Moreover ironically frequent statin use is associated with acceleration of coronary artery calcification among type 2 diabetics with advanced atherosclerosis. This finding fits in with numerous studies showing that while statins are effective for lowering LDL cholesterol (LDL-C) a reduction in LDL-C doesn’t automatically translate into improved cardiovascular outcomes or reduced mortality. For example use of torcetrapib a drug that demonstrably raised HDL and lowered LDL “resulted in an increased risk of mortality and morbidity of unknown mechanism.” (Emphasis added.) Yes a drug that raised the “good” cholesterol and lowered the “bad” cholesterol actually led to worse health outcomes. But this isn’t news either. Data pooled from many studies show that while statins are effective for lowering LDL-C there are often no significant benefits for prevention of coronary heart disease. And if the point of statin drugs is to reduce cholesterol in order to protect cardiovascular health—but there’s evidence that statins might actually exacerbate existing damage and trigger new pathologies—then it’s hard to understand why they’re still so widely prescribed.
Other alarming “side effects” of statins that Mayo Clinic and FDA cite are cognitive impairment confusion fuzzy thinking memory loss and forgetfulness that “span all statin products and all age groups.” FDA acknowledges that “the symptoms were not serious and were reversible within a few weeks after the patient stopped using the statin” – but how often do physicians advise patients to discontinue statin use?
The potential neurological and cognitive effects of statins are especially troubling considering that higher cholesterol later in life is associated with reduced risk for dementia. Older individuals with higher serum cholesterol have better cognitive function than those with lower cholesterol leading researchers to write “low cholesterol may serve [as] a clinical indicator of risk for cognitive impairment in the elderly.” This seeming “paradox” is not limited to cognitive function. High LDL-C is inversely associated with mortality in most people over 60 years which has researchers questioning the validity of the cholesterol hypothesis and calling for a re-evaluation of guidelines that recommend reduction of LDL-C in the elderly.
After decades of low fat diets and demonization of dietary fat we now understand that the “French paradox” and “Spanish paradox” aren’t paradoxes at all and that fat—including saturated fat—is not the enemy of good health. So perhaps higher cholesterol being protective later in life is not a paradox either. Maybe we have simply been very wrong about cholesterol all along—at least in some ways.
The Expert Reviews paper discusses additional mechanisms by which statins may directly contribute to cardiovascular damage such as inhibiting the synthesis of vitamin K2. This little-known and underappreciated vitamin is required for activating enzymes that control calcium trafficking in the body—that is depositing it into bones and teeth (where we want it) and keeping it out of soft tissues such as arterial walls (where we don’t want it). Another key mechanism is impairment of the electron transport chain that produces energy (ATP) inside the mitochondria. This may be responsible for the well-known symptoms of fatigue and muscle pain and weakness frequently reported among statin users. The implications are not trivial. According to the authors of the paper “Statins have been demonstrated to decrease the concentration of mitochondria in muscle. In view of this obvious skeletal muscle toxicity it would be naive to assume that statins would not likewise negatively impact the much harder working heart muscle cells which have exceedingly high ATP requirements.”
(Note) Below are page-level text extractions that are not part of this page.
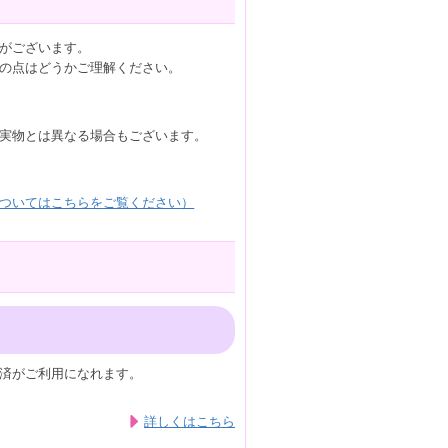
がございます。
の点はどうかご理解ください。
実物とは異なる場合もございます。
ついてはこちらをご覧ください）
済がご利用になれます。
詳しくはこちら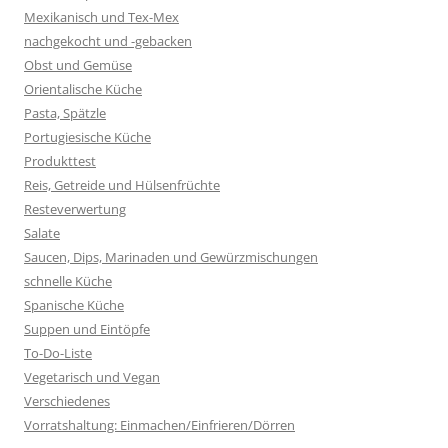
Mexikanisch und Tex-Mex
nachgekocht und -gebacken
Obst und Gemüse
Orientalische Küche
Pasta, Spätzle
Portugiesische Küche
Produkttest
Reis, Getreide und Hülsenfrüchte
Resteverwertung
Salate
Saucen, Dips, Marinaden und Gewürzmischungen
schnelle Küche
Spanische Küche
Suppen und Eintöpfe
To-Do-Liste
Vegetarisch und Vegan
Verschiedenes
Vorratshaltung: Einmachen/Einfrieren/Dörren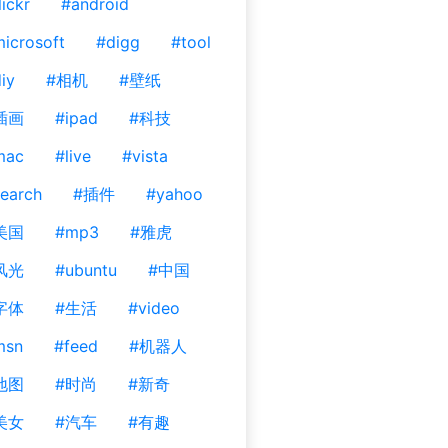
lickr
#android
icrosoft
#digg
#tool
iy
#相机
#壁纸
插画
#ipad
#科技
mac
#live
#vista
earch
#插件
#yahoo
美国
#mp3
#雅虎
风光
#ubuntu
#中国
字体
#生活
#video
msn
#feed
#机器人
地图
#时尚
#新奇
美女
#汽车
#有趣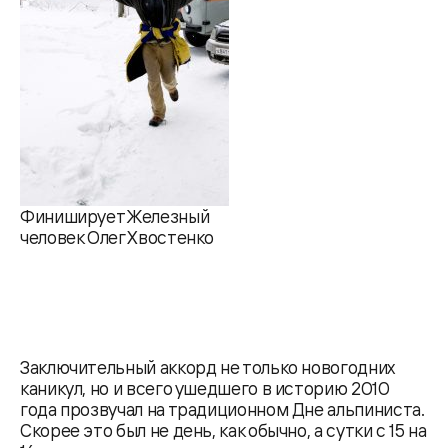
Финиширует Железный
человек Олег Хвостенко
Заключительный аккорд не только новогодних
каникул, но и всего ушедшего в историю 2010
года прозвучал на традиционном Дне альпиниста.
Скорее это был не день, как обычно, а сутки с 15 на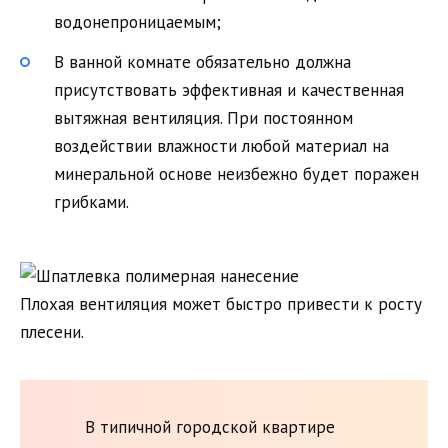
водонепроницаемым;
В ванной комнате обязательно должна
присутствовать эффективная и качественная
вытяжная вентиляция. При постоянном
воздействии влажности любой материал на
минеральной основе неизбежно будет поражен
грибками.
Плохая вентиляция может быстро привести к росту
плесени.
В типичной городской квартире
This is not intended as an across-the-board condemnation of statin drugs. These medications may be warranted in some cases and there are people for whom they are beneficial. But the increasingly worrisome “side effects” – which are not really side effects at all but are direct consequences of disrupting the cholesterol synthesis pathway which affects a host of other systems in the body – warrants caution. As always work with your physician to monitor your cardiovascular health and determine appropriate courses of action.